Sen. Paul was upbeat and optimistic, not what you might expect to find in a candidate that fought hard for the nomination but who’s campaign ended with disappointing results.
Rand Paul says despite the fact that his presidential run is over, his liberty message is still winning.
What does he mean?
Rare: You have many passionate supporters, particularly young people, who feel like they don’t have a candidate now that you’re gone. Some still plan to vote for you. Some are looking at other candidates. Some vow to stay home.
This is your first opportunity to talk directly to them since leaving the race—what would you like to say?
Rand Paul: That I was amazed at the outpouring of support, and I think in some ways it wasn’t as well documented by a lot of the media, what kind of support we got from the college students.

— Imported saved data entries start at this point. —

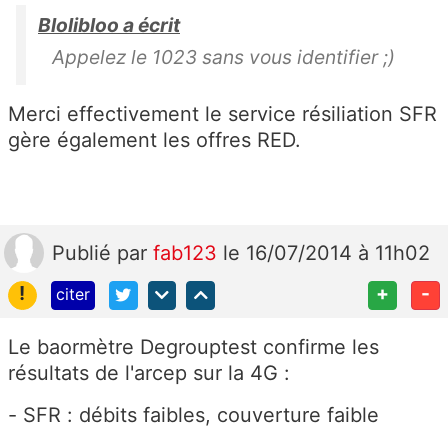
Blolibloo a écrit
Appelez le 1023 sans vous identifier ;)
Merci effectivement le service résiliation SFR
gère également les offres RED.
Publié
par
fab123
le 16/07/2014 à 11h02
!
+
-
citer
Le baormètre Degrouptest confirme les
résultats de l'arcep sur la 4G :
- SFR : débits faibles, couverture faible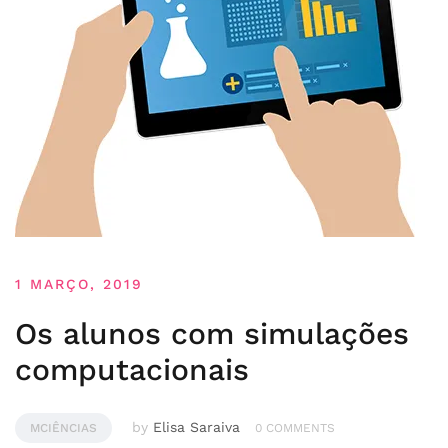
1 MARÇO, 2019
Os alunos com simulações
computacionais
by
Elisa Saraiva
MCIÊNCIAS
0 COMMENTS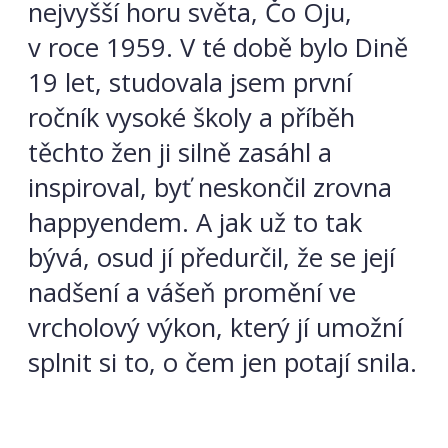
nejvyšší horu světa, Čo Oju,
v roce 1959. V té době bylo Dině
19 let, studovala jsem první
ročník vysoké školy a příběh
těchto žen ji silně zasáhl a
inspiroval, byť neskončil zrovna
happyendem. A jak už to tak
bývá, osud jí předurčil, že se její
nadšení a vášeň promění ve
vrcholový výkon, který jí umožní
splnit si to, o čem jen potají snila.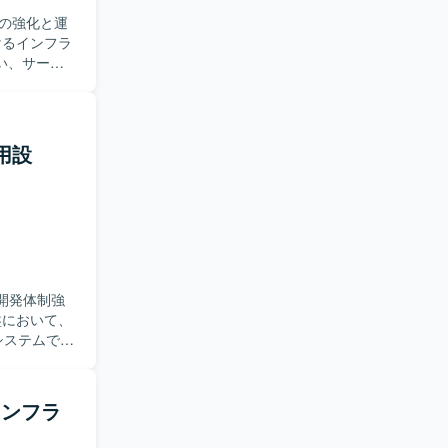
の強化と運
い、サービ
ウェアの設
存の設計に
足があって
運用設
一連の工程
ス改善に関
プトによる運
た構成管理な
た開発体制強
のシステムで満
およびインフラ
ks移行に向
および
模インフラ
と調整を進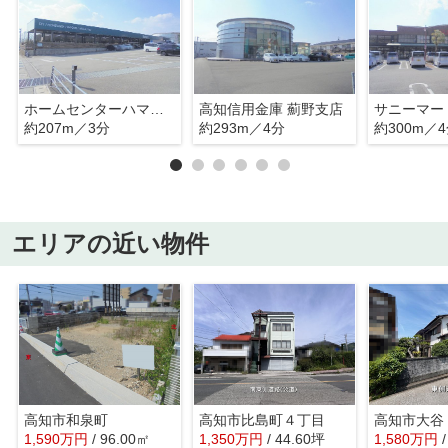
ホームセンターハマート薊野店
高知信用金庫 薊野支店
サニーマー
約207m／3分
約293m／4分
約300m／
エリアの近い物件
高知市和泉町
高知市比島町４丁目
高知市大谷
1,590
万
円
/ 96.00㎡
1,350
万
円
/ 44.60坪
1,580
万
円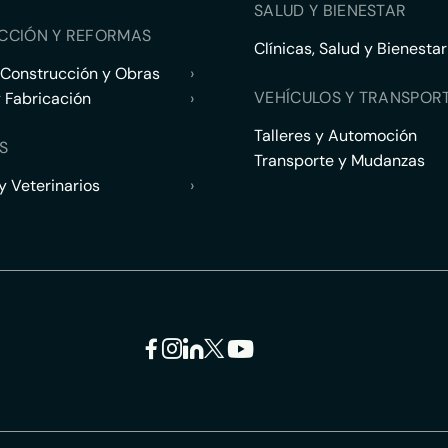
SALUD Y BIENESTAR
CCIÓN Y REFORMAS
Clínicas, Salud y Bienestar
 Construcción y Obras
›
VEHÍCULOS Y TRANSPOR
y Fabricación
›
Talleres y Automoción
S
Transporte y Mudanzas
 Veterinarios
›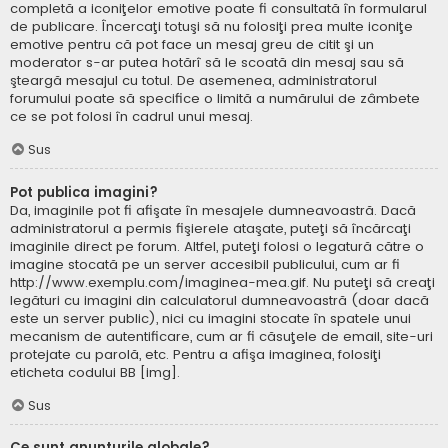
completă a iconiţelor emotive poate fi consultată în formularul
de publicare. Încercaţi totuşi să nu folosiţi prea multe iconiţe
emotive pentru că pot face un mesaj greu de citit şi un
moderator s-ar putea hotărî să le scoată din mesaj sau să
şteargă mesajul cu totul. De asemenea, administratorul
forumului poate să specifice o limită a numărului de zâmbete
ce se pot folosi în cadrul unui mesaj.
Sus
Pot publica imagini?
Da, imaginile pot fi afişate în mesajele dumneavoastră. Dacă
administratorul a permis fişierele ataşate, puteţi să încărcaţi
imaginile direct pe forum. Altfel, puteţi folosi o legatură către o
imagine stocată pe un server accesibil publicului, cum ar fi
http://www.exemplu.com/imaginea-mea.gif. Nu puteţi să creaţi
legături cu imagini din calculatorul dumneavoastră (doar dacă
este un server public), nici cu imagini stocate în spatele unui
mecanism de autentificare, cum ar fi căsuţele de email, site-uri
protejate cu parolă, etc. Pentru a afişa imaginea, folosiţi
eticheta codului BB [img].
Sus
Ce sunt anunţurile globale?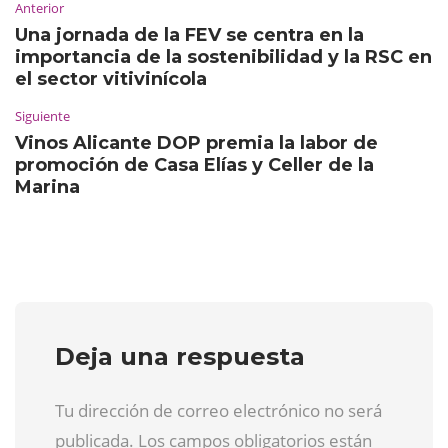
Anterior
Una jornada de la FEV se centra en la
importancia de la sostenibilidad y la RSC en
el sector vitivinícola
Siguiente
Vinos Alicante DOP premia la labor de
promoción de Casa Elías y Celler de la
Marina
Deja una respuesta
Tu dirección de correo electrónico no será
publicada. Los campos obligatorios están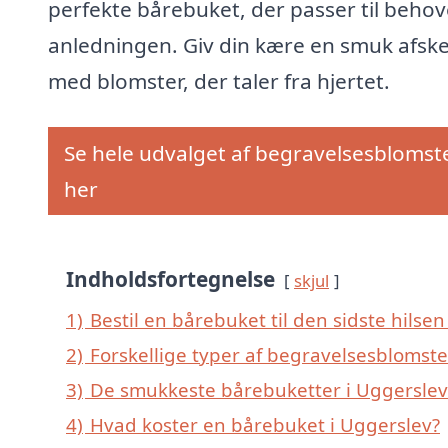
perfekte bårebuket, der passer til behov
anledningen. Giv din kære en smuk afsk
med blomster, der taler fra hjertet.
Se hele udvalget af begravelsesblomst
her
Indholdsfortegnelse
skjul
1)
Bestil en bårebuket til den sidste hilsen
2)
Forskellige typer af begravelsesblomste
3)
De smukkeste bårebuketter i Uggerslev –
4)
Hvad koster en bårebuket i Uggerslev?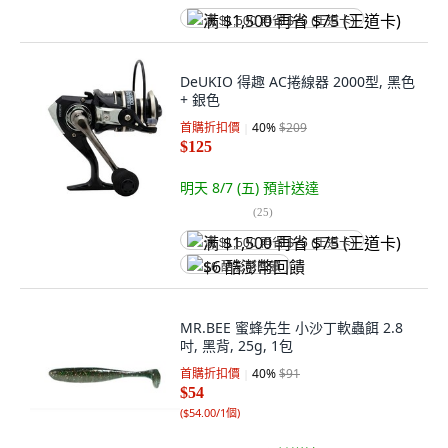
满 $1,500 再省 $75 (王道卡)
DeUKIO 得趣 AC捲線器 2000型, 黑色
+ 銀色
首購折扣價
40
%
$209
$125
明天 8/7 (五)
預計送達
(
25
)
满 $1,500 再省 $75 (王道卡)
$6 酷澎幣回饋
MR.BEE 蜜蜂先生 小沙丁軟蟲餌 2.8
吋, 黑背, 25g, 1包
首購折扣價
40
%
$91
$54
(
$54.00/1個
)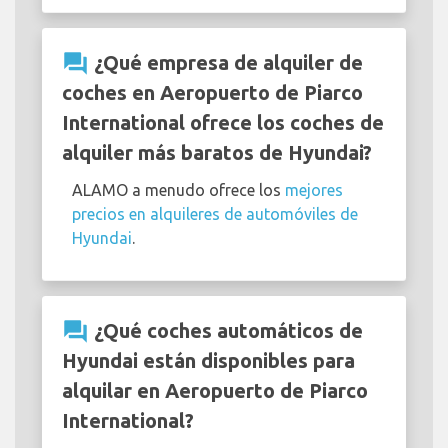
question_answer
¿Qué empresa de alquiler de
coches en Aeropuerto de Piarco
International ofrece los coches de
alquiler más baratos de Hyundai?
ALAMO a menudo ofrece los
mejores
precios en alquileres de automóviles de
Hyundai
.
question_answer
¿Qué coches automáticos de
Hyundai están disponibles para
alquilar en Aeropuerto de Piarco
International?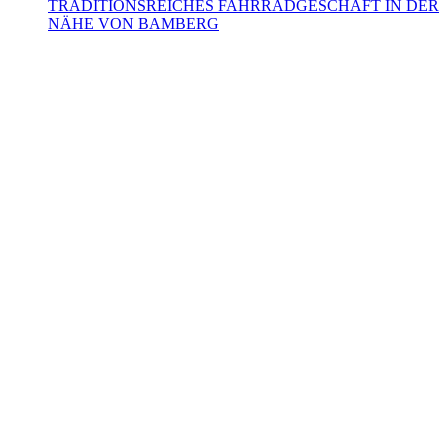
TRADITIONSREICHES FAHRRADGESCHÄFT IN DER
NÄHE VON BAMBERG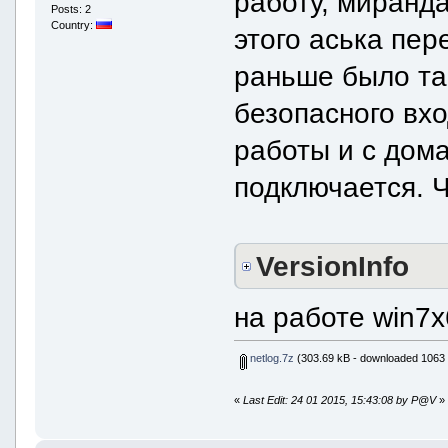
работу, миранд
Posts: 2
Country:
этого аська пер
раньше было та
безопасного вхо
работы и с дом
подключается. 
VersionInfo
на работе win7x6
netlog.7z
(303.69 kB - downloaded 1063 
«
Last Edit: 24 01 2015, 15:43:08 by P@V
»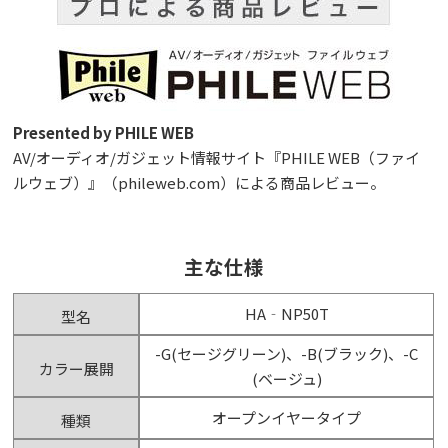
Presented by PHILE WEB
AV/オーディオ/ガジェット情報サイト『PHILE WEB（ファイ
ルウェブ）』（phileweb.com）による商品レビュー。
主な仕様
HA‐NP50T
型名
-G(セージグリーン)、-B(ブラック)、-C
カラー展開
(ベージュ)
オープンイヤータイプ
種類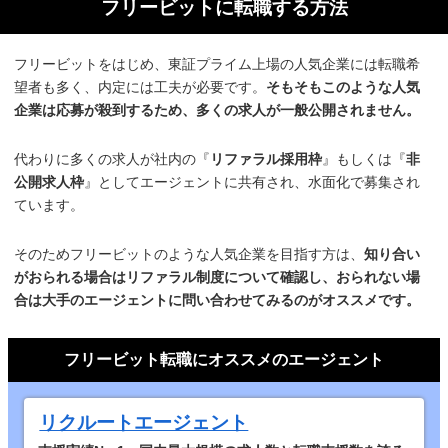
フリービットに転職する方法
フリービットをはじめ、東証プライム上場の人気企業には転職希
望者も多く、内定には工夫が必要です。
そもそもこのような人気
企業は応募が殺到するため、多くの求人が一般公開されません。
代わりに多くの求人が社内の『
リファラル採用枠
』もしくは『
非
公開求人枠
』としてエージェントに共有され、水面化で募集され
ています。
そのためフリービットのような人気企業を目指す方は、
知り合い
がおられる場合はリファラル制度について確認し、おられない場
合は大手のエージェントに問い合わせてみるのがオススメです。
フリービット転職にオススメのエージェント
リクルートエージェント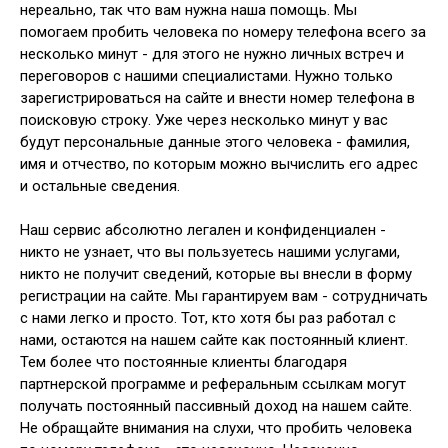
нереально, так что вам нужна наша помощь. Мы
помогаем пробить человека по номеру телефона всего за
несколько минут - для этого не нужно личных встреч и
переговоров с нашими специалистами. Нужно только
зарегистрироваться на сайте и внести номер телефона в
поисковую строку. Уже через несколько минут у вас
будут персональные данные этого человека - фамилия,
имя и отчество, по которым можно вычислить его адрес
и остальные сведения.
Наш сервис абсолютно легален и конфиденциален -
никто не узнает, что вы пользуетесь нашими услугами,
никто не получит сведений, которые вы внесли в форму
регистрации на сайте. Мы гарантируем вам - сотрудничать
с нами легко и просто. Тот, кто хотя бы раз работал с
нами, остаются на нашем сайте как постоянный клиент.
Тем более что постоянные клиенты благодаря
партнерской программе и реферальным ссылкам могут
получать постоянный пассивный доход на нашем сайте.
Не обращайте внимания на слухи, что пробить человека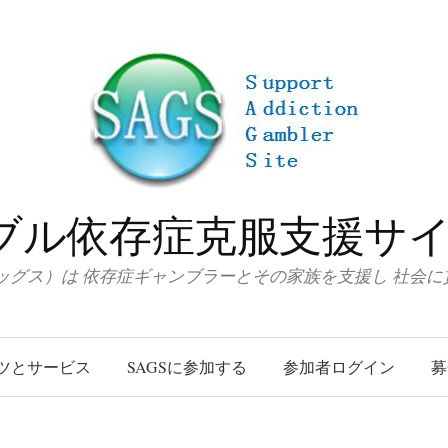
ブル依存症克服支援サイト
サッグス）は 依存症ギャンブラーとその家族を支援し 社会
ツとサービス
SAGSに参加する
参加者ログイン
募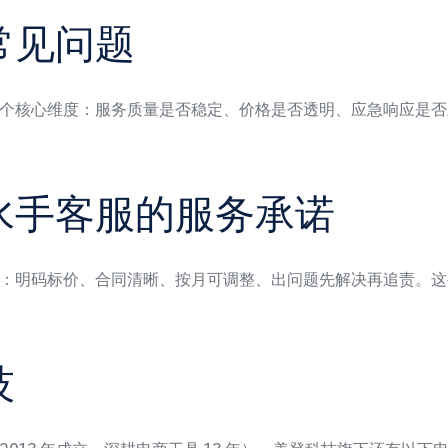
常见问题
个核心维度：服务质量是否稳定、价格是否透明、应急响应是否
水手客服的服务承诺
：明码标价、合同清晰、按月可调整、出问题先解决再追责。这
技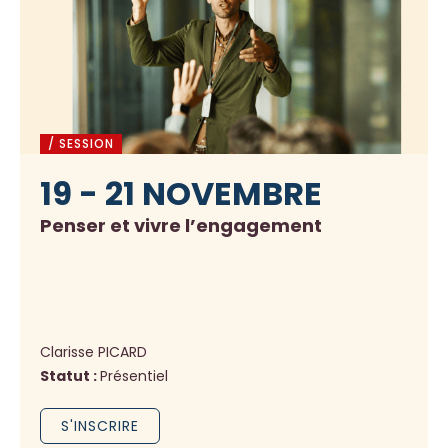
/ SESSION
19 - 21 NOVEMBRE
Penser et vivre l’engagement
Clarisse PICARD
Statut :
Présentiel
S'INSCRIRE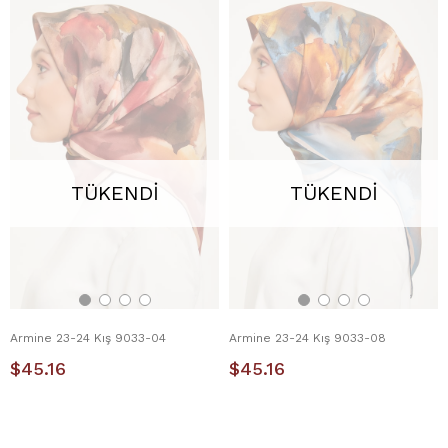
TÜKENDI
TÜKENDI
Armine 23-24 Kış 9033-04
Armine 23-24 Kış 9033-08
$45.16
$45.16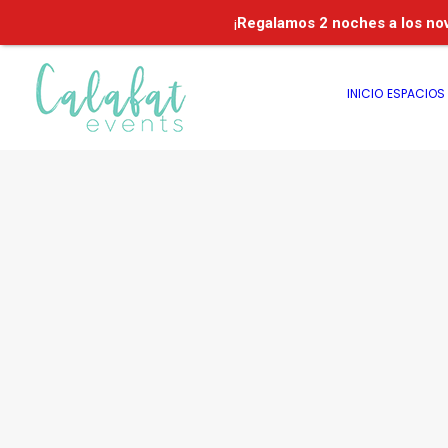
¡
Regalamos
2 noches a los no
INICIO
ESPACIOS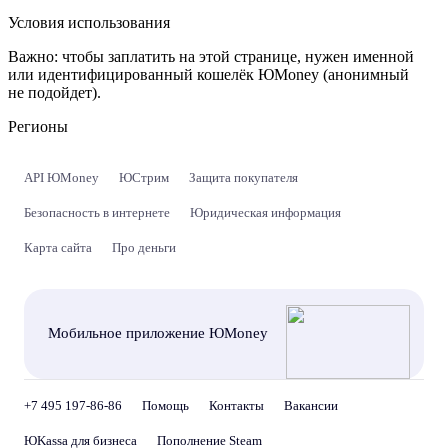
Условия использования
Важно:
чтобы заплатить на этой странице, нужен именной
или идентифицированный кошелёк ЮMoney (анонимный
не подойдет).
Регионы
API ЮMoney
ЮСтрим
Защита покупателя
Безопасность в интернете
Юридическая информация
Карта сайта
Про деньги
Мобильное приложение ЮMoney
+7 495 197-86-86
Помощь
Контакты
Вакансии
ЮKassa для бизнеса
Пополнение Steam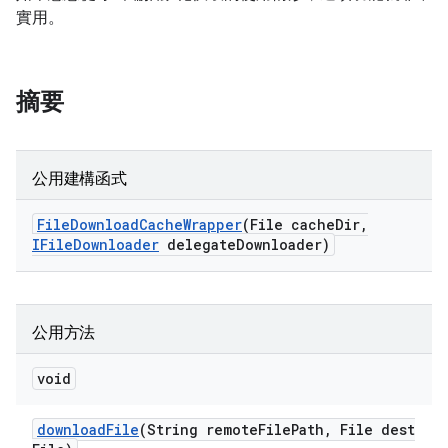
實用。
摘要
公用建構函式
File
Download
Cache
Wrapper
(File cache
Dir
,
IFile
Downloader
delegate
Downloader)
公用方法
void
download
File
(String remote
File
Path
,
File dest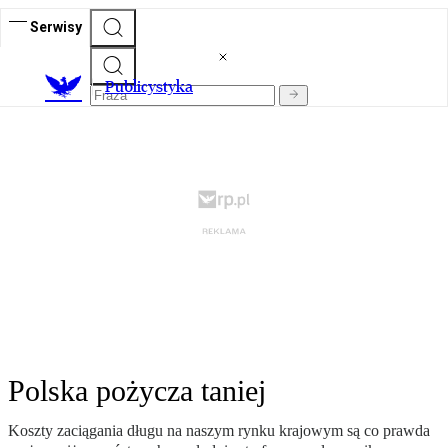
Serwisy
Publicystyka
Polska pożycza taniej
Koszty zaciągania długu na naszym rynku krajowym są co prawda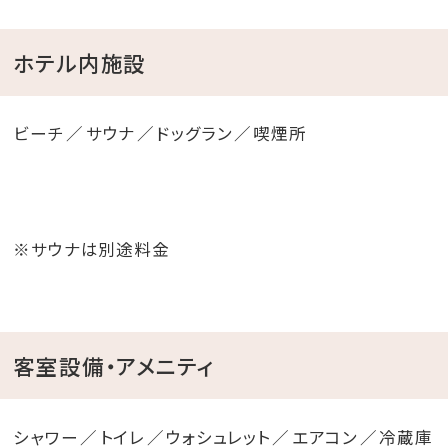
ホテル内施設
ビーチ
サウナ
ドッグラン
喫煙所
※サウナは別途料金
客室設備・アメニティ
シャワー
トイレ
ウォシュレット
エアコン
冷蔵庫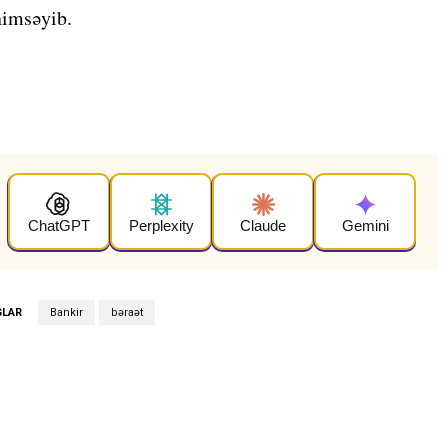
nimsəyib.
ChatGPT
Perplexity
Claude
Gemini
GLAR
Bankir
bəraət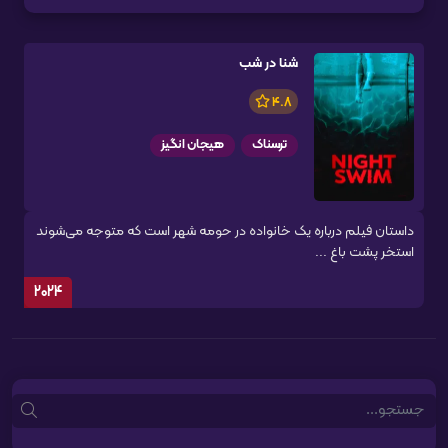
شنا در شب
4.8
ترسناک
هیجان انگیز
داستان فیلم درباره یک خانواده در حومه شهر است که متوجه می‌شوند
استخر پشت باغ ...
2024
Search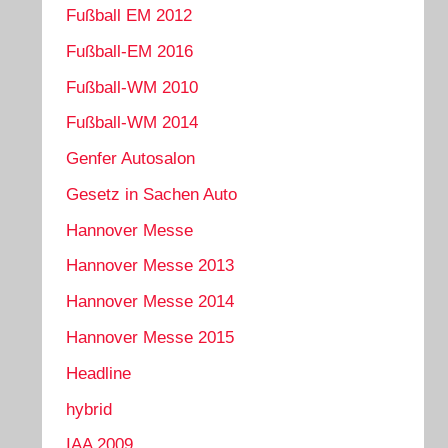
Fußball EM 2012
Fußball-EM 2016
Fußball-WM 2010
Fußball-WM 2014
Genfer Autosalon
Gesetz in Sachen Auto
Hannover Messe
Hannover Messe 2013
Hannover Messe 2014
Hannover Messe 2015
Headline
hybrid
IAA 2009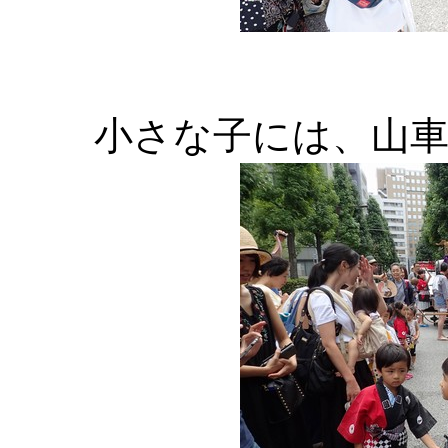
小さな子には、山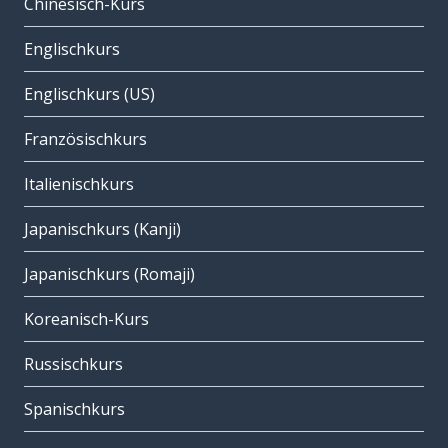
Chinesisch-Kurs
Englischkurs
Englischkurs (US)
Französischkurs
Italienischkurs
Japanischkurs (Kanji)
Japanischkurs (Romaji)
Koreanisch-Kurs
Russischkurs
Spanischkurs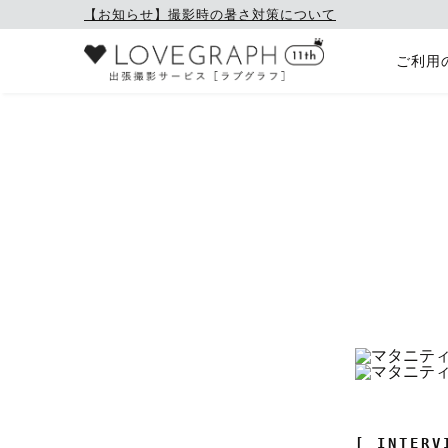
【お知らせ】撮影時の暑さ対策について
ご利用
[ INTERV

The Students for Rand group, I think we had 500 college campuses. It was a big effort. At any point in time in the last couple of weeks, in the Des Moines headquarters, we’d have 300 or 400 college students making phone calls.
I know some of them were probably disappointed that we weren’t able to go on. But we felt like we needed to exceed expectations. We were polling around 5 percent, and we got 5 percent. The good news is we beat several establishment figures, Bush, Kasich, Christie and Fiorina. But, we didn’t feel like we had enough momentum to go on and do better in New Hampshire.
So we had to make that decision really, that’s the U.S. Senate, for now. I’m running for re-election and so I have to continue with that same message and same energy but really on a state level, not the national level.
Rare: So maybe you would recommend them being invested in your senate campaign?
Well they can be, (the senator said, grinning) we’ll still have opportunities for people to come to Kentucky and help us.
But also we want them to continue with the groups they started on the college campuses. Its’ really not so much about an individual, it’s about this liberty movement, which are ideas. And you know, the famous saying ‘ideas have consequences,’ or that ideas are stronger than armies.
That is our hope, that people will get involved in the liberty movement, and that this movement grows over time to someday be dominant enough to have a nominee of a major party.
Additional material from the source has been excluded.